Berichterstattung über Lehrpersonen im Internet

Internetplattformen, auf denen Berichte über politische Einflussnahmen durch Lehrpersonen veröffentlicht werden, können die Persönlichkeitsrechte der betroffenen Personen verletzen. Daher ist darauf zu achten, dass die Texte nur in anonymisierter Form veröffentlicht werden.

Politische Indoktrination im Schulunterricht ist ein heikles Thema. Nicht immer gelingt es den Lehrkräften, ihren Unterricht politisch neutral zu gestalten. Gerade wenn politische oder gesellschaftliche Themen behandelt werden, dringt die politische Gesinnung der Lehrkraft gerne bis zu den Schülern durch, ob absichtlich oder nicht. Diesen Umstand nahm eine politische Partei zum Anlass, eine Internetplattform zu errichten, auf der öffentlich über solche Erlebnisse berichtet werden kann. Damit sollen Lehrkräfte davon abgeschreckt werden, ihre politische Meinung allzu freimütig an ihre Schüler weiter zu geben, um diese in ihrem Sinne zu beeinflussen.

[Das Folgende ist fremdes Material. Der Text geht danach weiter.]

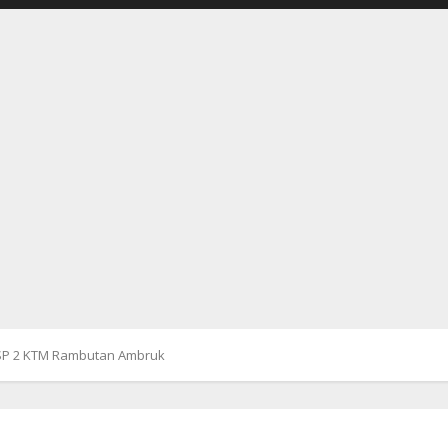
e SP 2 KTM Rambutan Ambruk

Eine derartige Plattform birgt die Gefahr, die Persönlichkeitsrechte der betroffenen Lehrkräfte zu verletzen. Ähnlich wie bei einem Internetpranger (vgl. 20. Tätigkeitsbericht 2012/2013, Ziff. 1.3.1) können die aufgeführten Lehrkräfte stigmatisiert und unnötig herabgesetzt werden, ohne sich dagegen wehren zu können. Ein Rechtfertigungsgrund ist hier nicht ersichtlich. Wenngleich die Gewährung eines politisch neutralen Schulunterrichts zweifellos als öffentliches Interesse gewertet werden kann, so ist es nicht Aufgabe Privater, dieses Interesse durchzusetzen. Vielmehr bestehen in allen Kantonen Aufsichtsorgane, denen Fälle politischer Einflussnahme durch Lehrpersonen gemeldet werden können. Diese Organe haben dann die Möglichkeit, passende Massnahmen zu treffen. Dieser Weg ist nicht zuletzt aus rechtsstaatlicher Sicht einzuhalten.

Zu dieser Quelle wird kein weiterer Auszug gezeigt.